The ruling begins to set the record straight in what could be a prolonged battle over the requirements of the Affordable Care Act’s (ACA) biosimilars pathway. One particular point of contention between Sandoz and Amgen is whether or not Sandoz was required to disclose the way it intends to manufacture its biosimilar -- known as Zarxio (filgrastim-sndz), which received FDA approval in early March.
The US Court of Appeals for the Federal Circuit said in the ruling that the manufacturing disclosure is mandatory, noting “when an applicant chooses the abbreviated pathway for regulatory approval of its biosimilar product, it is required to disclose its aBLA [abbreviated Biologic License Application] and manufacturing information to the RPS [reference product sponsor] no later than 20 days after the FDA’s notification of acceptance.”
The ruling on Sandoz’s Zarxio (filgrastim-sndz) Tuesday follows another ruling by a California judge in March, which said Sandoz’s failure to provide this information to Amgen should not stop the biosimilar from coming to market.
But this latest ruling offered a more assertive opinion on what is required by the biosimilars law. “The BPCIA [Biologics Price Competition and Innovation Act] as enacted leaves no uncertainty as to which of its provisions are mandatory and which are permissive,” the court said.

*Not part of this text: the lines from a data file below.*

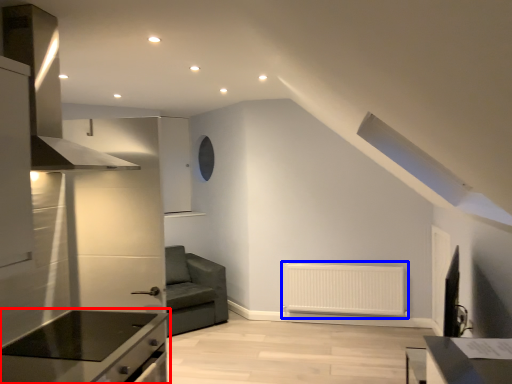 Question: Which object is further to the camera taking this photo, countertop (highlighted by a red box) or radiator (highlighted by a blue box)?

Choices:
 (A) countertop
 (B) radiator

Answer: (B) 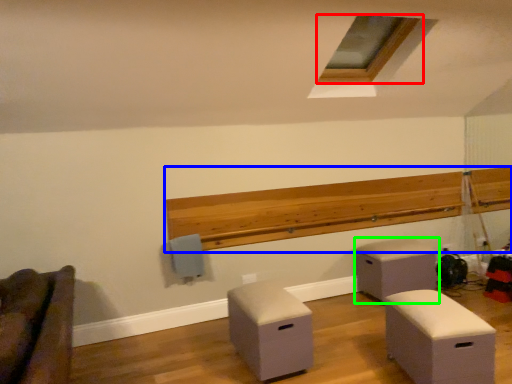 Question: Estimate the real-world distances between objects in this image. Which object is farther from window (highlighted by a red box), ledge (highlighted by a blue box) or furniture (highlighted by a green box)?

Choices:
 (A) ledge
 (B) furniture

Answer: (B) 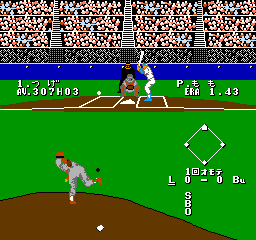 Find the location of a particular element. The height and width of the screenshot is (240, 256). fans in stand on left is located at coordinates (25, 39). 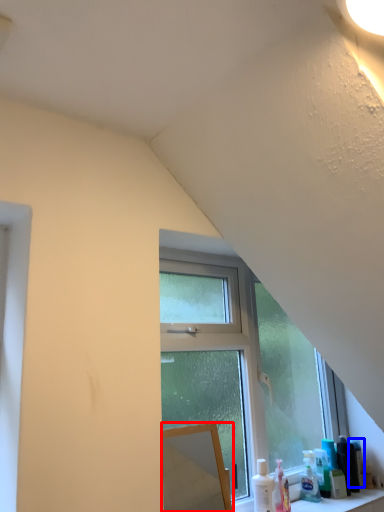 Question: Which of the following is the farthest to the observer, mirror (highlighted by a red box) or toiletry (highlighted by a blue box)?

Choices:
 (A) mirror
 (B) toiletry

Answer: (B)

The marketing of Zarxio will come as Neupogen brought in $839m in US sales last year for Amgen, though sales have been falling as patients switched to a newer version of the drug, called Neulasta, according to Bloomberg News.
“As the majority opinion recognizes, this case requires us to ‘unravel the riddle, solve the mystery, and comprehend the enigma’ that is the BPCIA,” the appeals court concluded, with a nod to Winston Churchill’s take on Russia in a BBC radio address.